Customer Content includes content of Customer's customers and/or users of
Customer's website. Accordingly, under this Agreement, you will be
responsible for your customers content and activities on your website.
Notwithstanding anything to the contrary contained in this Agreement,
ONSTART may immediately take corrective action, including removal of all
or a portion of the Customer Content, disconnection or discontinuance of
any and all Services, or termination of this Agreement in the event of any
single violation by Customer of the Usage Policy.
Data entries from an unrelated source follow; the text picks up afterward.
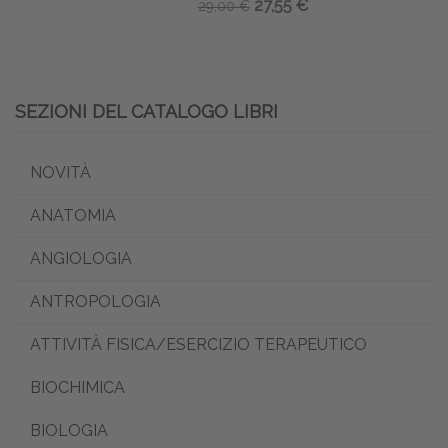
27,55 €
29,00 €
SEZIONI DEL CATALOGO LIBRI
NOVITÀ
ANATOMIA
ANGIOLOGIA
ANTROPOLOGIA
ATTIVITÀ FISICA/ESERCIZIO TERAPEUTICO
BIOCHIMICA
BIOLOGIA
In the event ONSTART
takes corrective action due to a violation of the Usage Policy, ONSTART
shall not refund to Customer any fees paid in advance of such corrective
action. Customer hereby agrees that ONSTART shall have no liability to
Customer or any of Customer's customers due to any corrective action that
ONSTART may take (including, without limitation, disconnection of
Services). Advance notice of a violation of the Usage Policy is not
required prior to corrective action, and any advance notice given to
Customer by ONSTART shall not constitute a waiver or revision of any
provision of this Agreement. ONSTART’s decision not to immediately
implement corrective action shall not constitute a waiver or revision of
any provision of this Agreement, including but not limited to ONSTART’s
right under this Agreement to take corrective action following any single
violation by Customer of the Usage Policy.
B. MEMBER CONDUCT
Customer hereby acknowledges that all information, data, text, software,
music, sound, photographs, graphics, video, messages or other materials
("Content"), whether publicly posted or privately transmitted, are the
sole responsibility of the person from which such Content originated. This
means that you, and not ONSTART, are entirely responsible for all Content
that you upload, post or otherwise transmit via the Service. ONSTART does
not control the Content posted via the Service and, as such, does not
guarantee the accuracy, integrity or quality of such Content. You
understand that by using the Service, you may be exposed to Content that
is offensive, indecent or objectionable.
You agree to not use the Service to:
(a) upload, post or otherwise transmit any Content that is unlawful,
harmful, threatening, abusive, harassing, tortious, defamatory, vulgar,
obscene, libelous, invasive of another's privacy, hateful, or racially,
ethnically or otherwise objectionable;
(b) harm minors in any way;
(c) impersonate any person or entity, including, but not limited to, an
ONSTART official, forum leader, guide or host, or falsely state or
otherwise misrepresent your affiliation with a person or entity;
(d) forge headers or otherwise manipulate identifiers in order to disguise
the origin of any Content transmitted through the Service or develop
restricted or password-only access pages, or hidden pages or images (those
not linked to from another accessible page);
(e) upload, post or otherwise transmit any Content that you do not have a
right to transmit under any law or under contractual or fiduciary
relationships (such as inside information, proprietary and confidential
information learned or disclosed as part of employment relationships or
under nondisclosure agreements);
(f) upload, post or otherwise transmit any Content that infringes any
patent, trademark, trade secret, copyright or other proprietary rights of
any party;
(g) upload, post or otherwise transmit any unsolicited or unauthorized
advertising, promotional materials, "junk mail," "spam," "chain letters,"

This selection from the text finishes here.